Chapter 73,579 wordsPublic domain

In ordinary cases, either by warm, plain, or alkaline baths, or hot-water-and-soap washings; in those cases in which the scaling is abundant and adherent, washing with sapo viridis and hot water may be required. Baths of sal ammoniac, two to six ounces to the bath are also valuable in removing the scaliness. The tincture of green soap (tinctura saponis viridis) is especially valuable for cleansing purposes in psoriasis of the scalp. The hot vapor bath once or twice weekly is serviceable in keeping the scaliness in abeyance, and has, moreover, in some cases, a therapeutic value.

The frequency of the baths or washings will depend upon the rapidity with which the scales are reproduced.

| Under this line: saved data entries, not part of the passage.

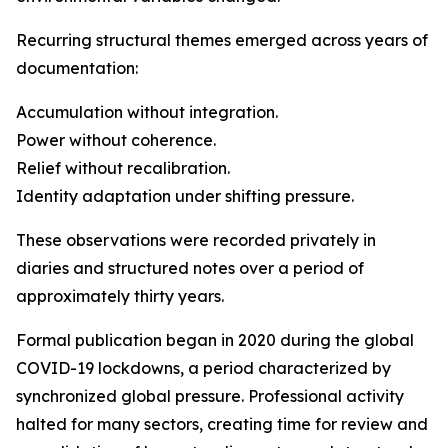
Recurring structural themes emerged across years of
documentation:
Accumulation without integration.
Power without coherence.
Relief without recalibration.
Identity adaptation under shifting pressure.
These observations were recorded privately in
diaries and structured notes over a period of
approximately thirty years.
Formal publication began in 2020 during the global
COVID-19 lockdowns, a period characterized by
synchronized global pressure. Professional activity
halted for many sectors, creating time for review and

#Are soothing applications often demanded in psoriasis?#

In exceptional cases; in those in which the disease is acute, markedly inflammatory and rapidly progressing, mild, soothing applications must be temporarily employed, such as plain or bran baths, with the use of some bland oil or ointment. As a rule, however, the conditions, when coming under observation, are such as to permit of stimulating applications from the start. The most efficient soothing applications are the mild lotions and ointments employed in eczema of acute type.

#How are the stimulating remedies employed in psoriasis applied?#

As ointments, oils, and paints (pigmenta).

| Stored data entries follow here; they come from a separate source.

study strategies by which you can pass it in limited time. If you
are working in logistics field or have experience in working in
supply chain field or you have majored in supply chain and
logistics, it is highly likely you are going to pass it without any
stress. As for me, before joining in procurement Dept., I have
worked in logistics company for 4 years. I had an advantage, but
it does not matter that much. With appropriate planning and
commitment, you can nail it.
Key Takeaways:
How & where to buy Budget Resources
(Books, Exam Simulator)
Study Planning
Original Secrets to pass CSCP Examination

An ointment, if employed, is to be thoroughly rubbed in the diseased areas once or twice daily. The same may be said of the oily applications. The paints (medicated collodion and gutta-percha solution) are applied with a brush, once daily, or every second or third day, depending mainly upon the length of time the film remains intact and adherent.

#Name the several important external remedies.#

Chrysarobin, pyrogallol, tar, ammoniated mercury, [beta]-naphthol, and resorcin.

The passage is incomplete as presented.